Looking at video games with an artistic eye and analyzing the architecture and design aspect of some of the most popular and appraised ones, I had the opportunity to see and understand things that one wouldn’t normally glance at while submerged deep within a playing state. Firstly, I learned that even though in the past the primary function of architecture in games was to support the gameplay, nowadays videogame artists are putting just as much effort and creative ideas into designing the world in which the characters get to evolve. Some of the videogames presented in this journal have been rightfully considered works of art and displayed in museums around the globe. Secondly I discovered that maybe some of the most profusely used environments are industrial ones, dominated by steel structures, dilapidated buildings, with powerful lightning and reflective glass, a generally cold, impersonal setting that augments the suspense and adds to the player’s overall experience.

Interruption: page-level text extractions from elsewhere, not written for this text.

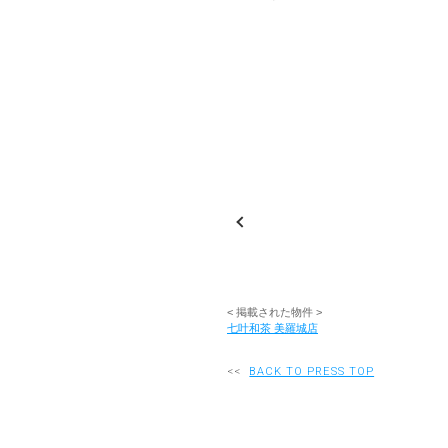
< 掲載された物件 >
七叶和茶 美羅城店
<<
BACK TO PRESS TOP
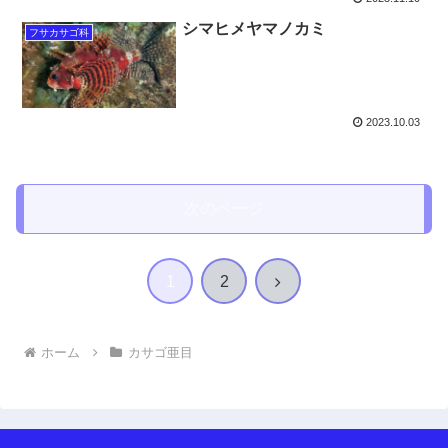
シマヒメヤマノカミ
フサカサゴ科
2023.10.03
次のページ
次
1
2
へ
ホーム
カサゴ亜目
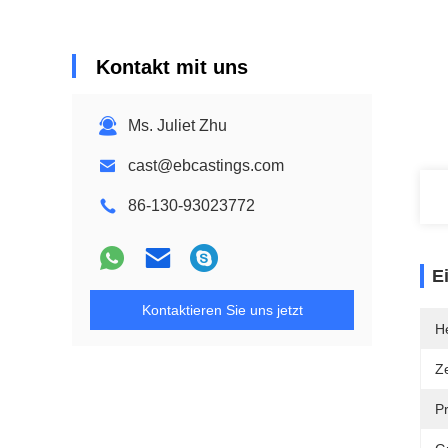
Kontakt mit uns
Ms. Juliet Zhu
cast@ebcastings.com
86-130-93023772
E
Kontaktieren Sie uns jetzt
He
Ze
P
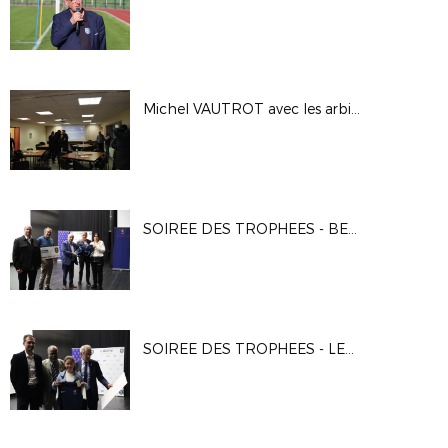
Michel VAUTROT avec les arbitres eurois
SOIREE DES TROPHEES - BENEVOLES
SOIREE DES TROPHEES - LES ARBITRES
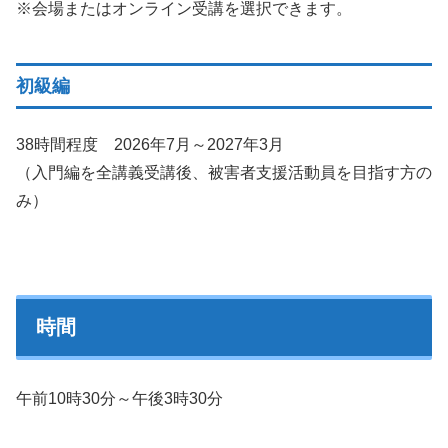
※会場またはオンライン受講を選択できます。
初級編
38時間程度 2026年7月～2027年3月
（入門編を全講義受講後、被害者支援活動員を目指す方の
み）
時間
午前10時30分～午後3時30分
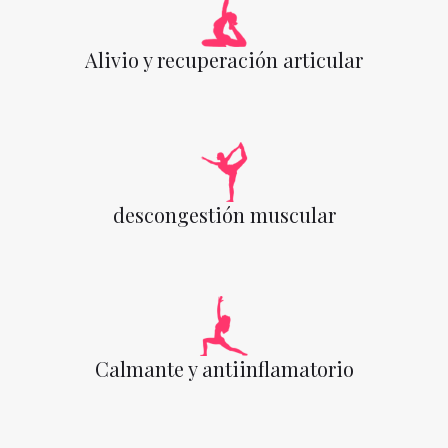
Alivio y recuperación articular
descongestión muscular
Calmante y antiinflamatorio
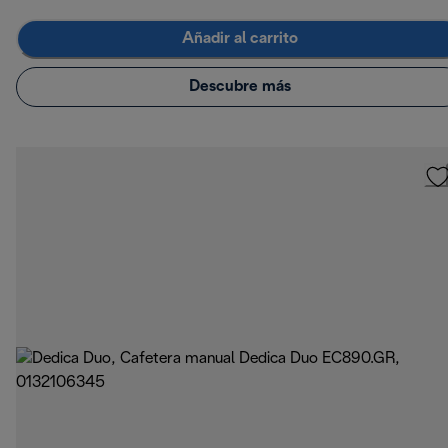
Añadir al carrito
Descubre más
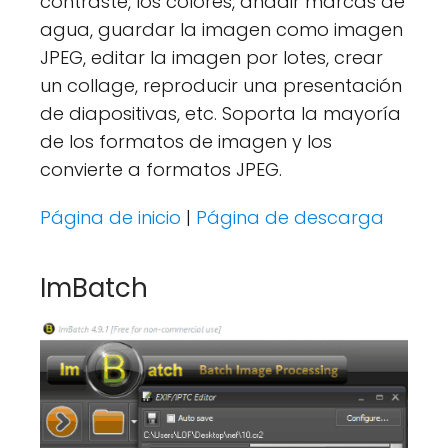
contraste, los colores, añadir marcas de
agua, guardar la imagen como imagen
JPEG, editar la imagen por lotes, crear
un collage, reproducir una presentación
de diapositivas, etc. Soporta la mayoría
de los formatos de imagen y los
convierte a formatos JPEG.
Página de inicio
|
Página de descarga
ImBatch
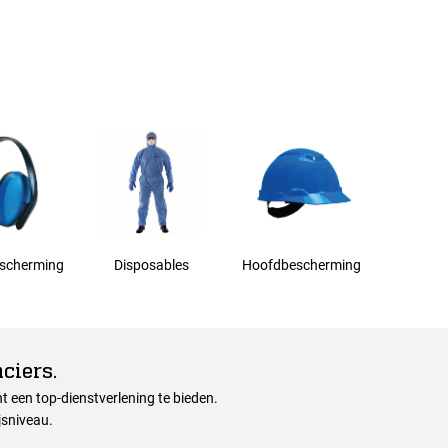
scherming
Disposables
Hoofdbescherming
ciers.
 een top-dienstverlening te bieden.
jsniveau.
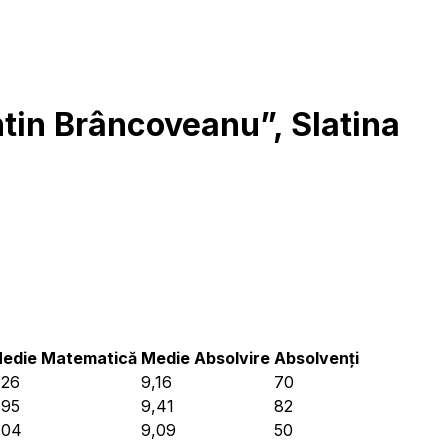
tin Brâncoveanu”, Slatina
edie Matematică
Medie Absolvire
Absolvenți
,26
9,16
70
,95
9,41
82
,04
9,09
50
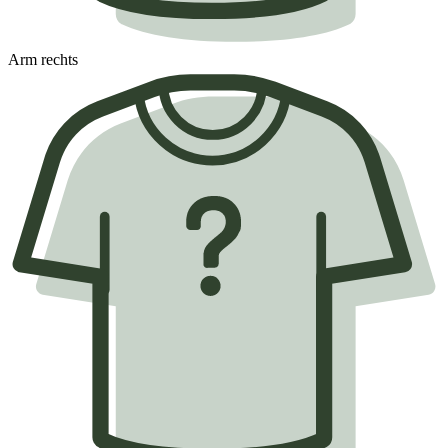
Arm rechts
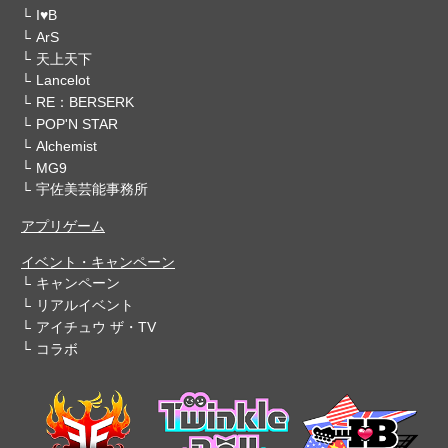
I♥B
ArS
天上天下
Lancelot
RE：BERSERK
POP'N STAR
Alchemist
MG9
宇佐美芸能事務所
アプリゲーム
イベント・キャンペーン
キャンペーン
リアルイベント
アイチュウ ザ・TV
コラボ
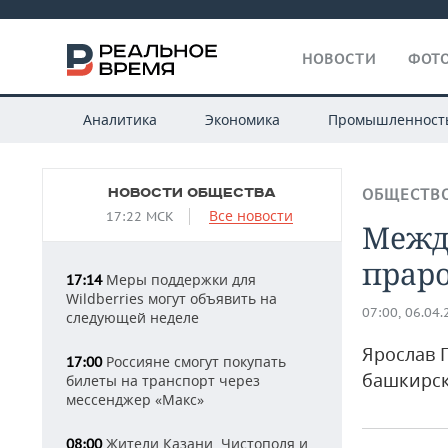
НОВОСТИ
ФОТО
Аналитика
Экономика
Промышленност
НОВОСТИ ОБЩЕСТВА
ОБЩЕСТВ
Все новости
17:22 МСК
Межд
прар
Меры поддержки для
17:14
Wildberries могут объявить на
07:00, 06.04
следующей неделе
Ярослав 
Россияне смогут покупать
17:00
башкирск
билеты на транспорт через
мессенджер «Макс»
Жители Казани, Чистополя и
08:00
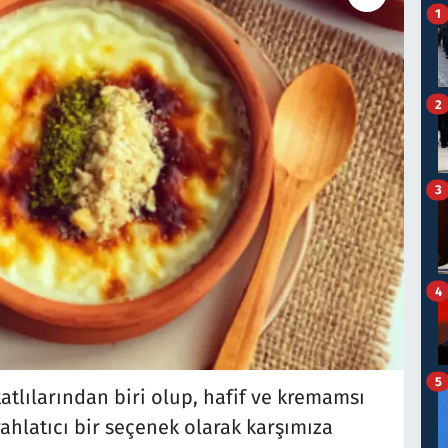
1
2
3
4
5
atlılarından biri olup, hafif ve kremamsı
rahlatıcı bir seçenek olarak karşımıza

Some games make reference to real buildings or architecture currents in order to evoke some ideas or emotions. Other games allow the player to create their own built environment or straightforwardly provide new architecture which emanates a sense of unfamiliarity, of surprise and discovery.
“Architecture -- meaning both landscapes and structures -- is
what turns the bare grid of the chessboard into the living world of the
computer game. Its importance is on a par with character design in creating the
player's visual experience. Character design tells you who you are;
architecture tells you where you are. But more than that, it also tells you what
might happen to you there, and even sometimes what you ought to be doing.”